Today 6-second ads are everywhere – we’ve just seen the first of them on linear TV, but not long ago they were revolutionary.
Where did 6-second ads come from?
In 2016 YouTube introduced the 6-second video and upended the industry’s dogged loyalty to the tried and tested 30-second format.
For years advertisers had been struggling with a big dilemma – place ads ahead of popular video content and either have them skipped or make them unskippable and risk angering their audiences.
The 6-second ad promised to change all that. YouTube’s unskippable new format threw advertisers a lifeline when it came to engaging with the millennial attention span that was fine-tuned to respond to snack-sized content.
Where YouTube stepped, other social channels and media owners followed.

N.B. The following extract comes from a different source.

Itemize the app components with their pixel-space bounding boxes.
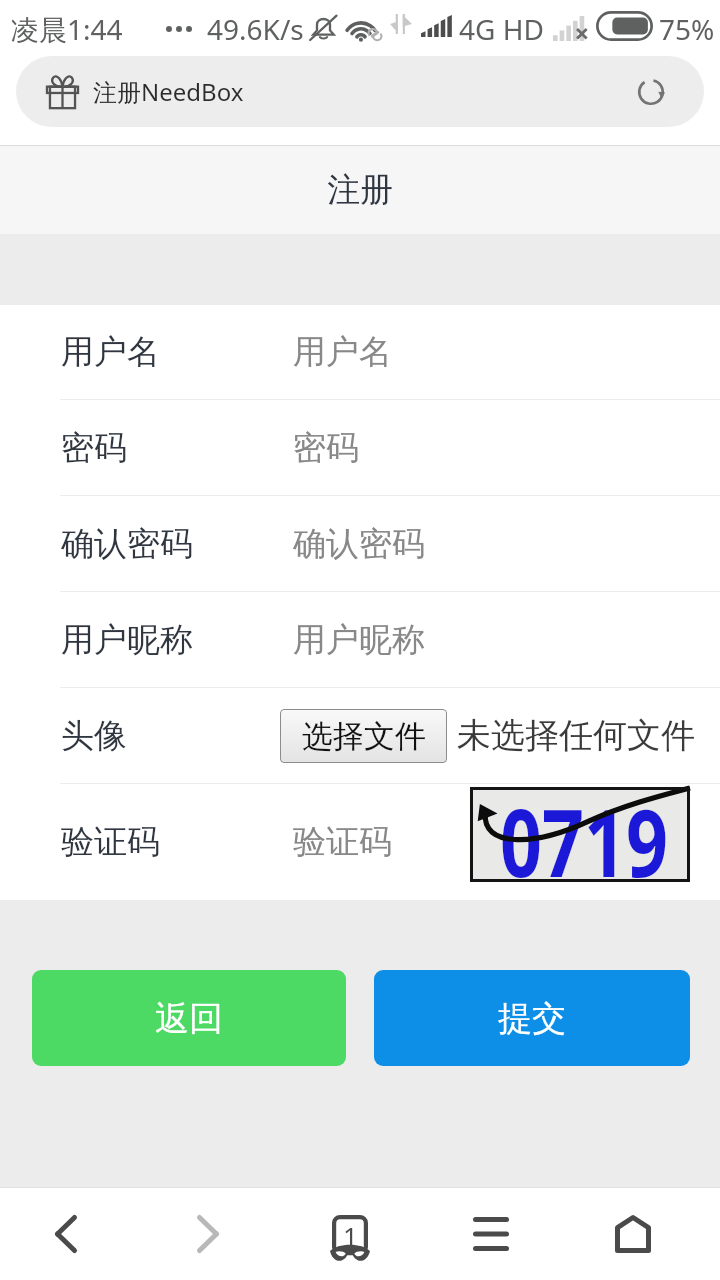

Competitions and festivals celebrated the new 6-second canvas. It was a win-win situation. Wasn’t it?
Not quite. While some lauded ‘the bumper’ as an ad solution for the social era, the sad truth was that cutting a 30, 45 or 60-second ad down to 6 seconds wasn’t without its challenges.
Uninformed non-data driven edits of the full ad without understanding the subtlety in narrative / emotional impact resulted in sometimes noisy, jarring results.

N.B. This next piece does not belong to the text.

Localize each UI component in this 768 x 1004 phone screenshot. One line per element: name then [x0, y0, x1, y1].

Supporters of the bumper ads argued that this ultra-short form content wasn’t meant to be viewed in isolation. There is a lot of truth to this.
Due to their length, bumpers didn’t have the same annoyance factor on repeated viewing, and multiple bumpers from the same campaign created a cascade delivery effect – small snippets of content assimilated by the viewer.
Getting the 6-second format right
Fortunately, creating 6-second ads can now be informed by studies and data to help you arrive at bumper ads that can make a powerful contribution to your media strategy.
At Unruly we know the power of both narrative and emotions in video for years.
Our emotional testing and targeting tool – UnrulyEQ – helps brands and agencies understand the dominant emotions in their ad content, using that same expertise to build out emotional audiences at scale.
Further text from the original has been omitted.